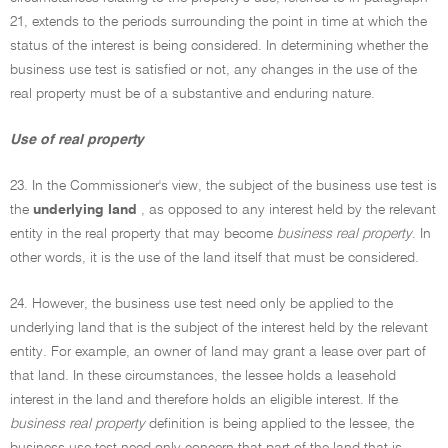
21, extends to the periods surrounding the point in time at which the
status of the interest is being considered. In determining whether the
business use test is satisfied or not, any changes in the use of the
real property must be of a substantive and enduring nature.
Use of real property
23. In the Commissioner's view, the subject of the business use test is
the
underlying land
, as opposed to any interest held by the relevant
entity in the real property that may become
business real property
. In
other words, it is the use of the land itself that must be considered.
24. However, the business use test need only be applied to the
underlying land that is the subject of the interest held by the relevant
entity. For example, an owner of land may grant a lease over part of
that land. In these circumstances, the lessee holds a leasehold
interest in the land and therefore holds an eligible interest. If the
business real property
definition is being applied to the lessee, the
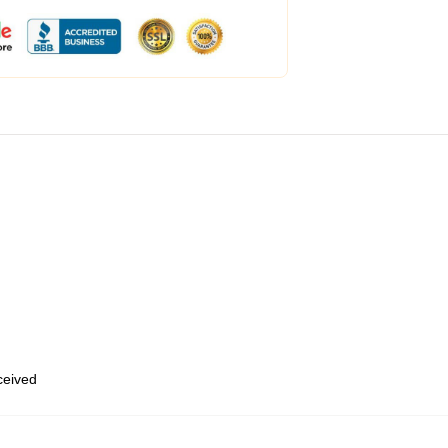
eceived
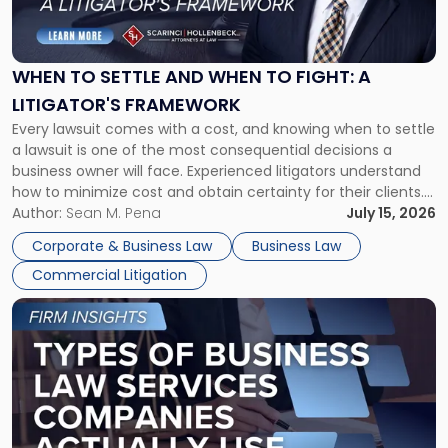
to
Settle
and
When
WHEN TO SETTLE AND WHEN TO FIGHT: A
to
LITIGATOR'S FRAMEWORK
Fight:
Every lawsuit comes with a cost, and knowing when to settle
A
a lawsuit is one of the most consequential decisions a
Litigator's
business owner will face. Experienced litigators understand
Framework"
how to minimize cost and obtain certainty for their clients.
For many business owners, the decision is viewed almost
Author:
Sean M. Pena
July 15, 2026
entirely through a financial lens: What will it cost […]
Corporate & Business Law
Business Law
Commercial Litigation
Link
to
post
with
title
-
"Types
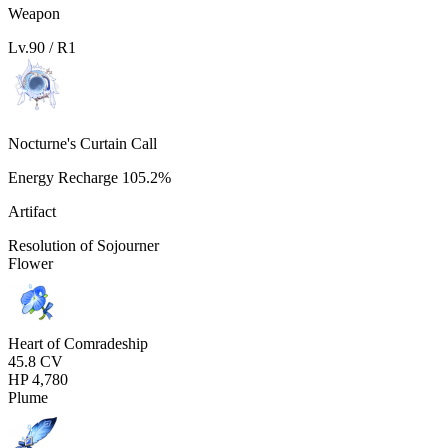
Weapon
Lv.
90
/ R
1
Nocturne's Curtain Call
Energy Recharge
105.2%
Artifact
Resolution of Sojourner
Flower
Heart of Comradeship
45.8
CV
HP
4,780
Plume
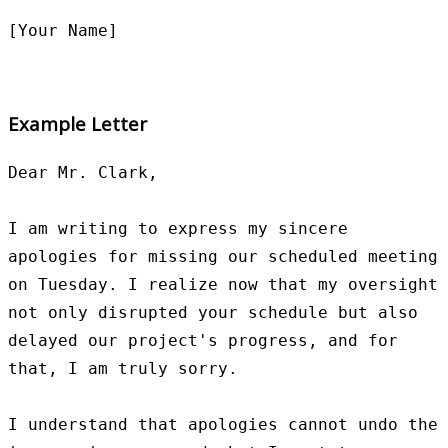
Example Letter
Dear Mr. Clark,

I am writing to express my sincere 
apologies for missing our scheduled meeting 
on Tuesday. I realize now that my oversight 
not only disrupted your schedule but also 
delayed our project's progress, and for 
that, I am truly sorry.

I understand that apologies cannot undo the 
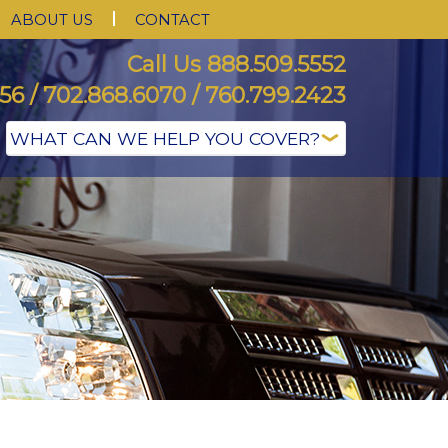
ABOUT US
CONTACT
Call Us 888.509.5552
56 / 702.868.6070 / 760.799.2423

------------------------

- [Task to carry out]
Which of the lines above carry the string "Call"? Copy every one.

- [Result of this exercise]
Nocturne's Curtain Call
Call Us 888.509.5552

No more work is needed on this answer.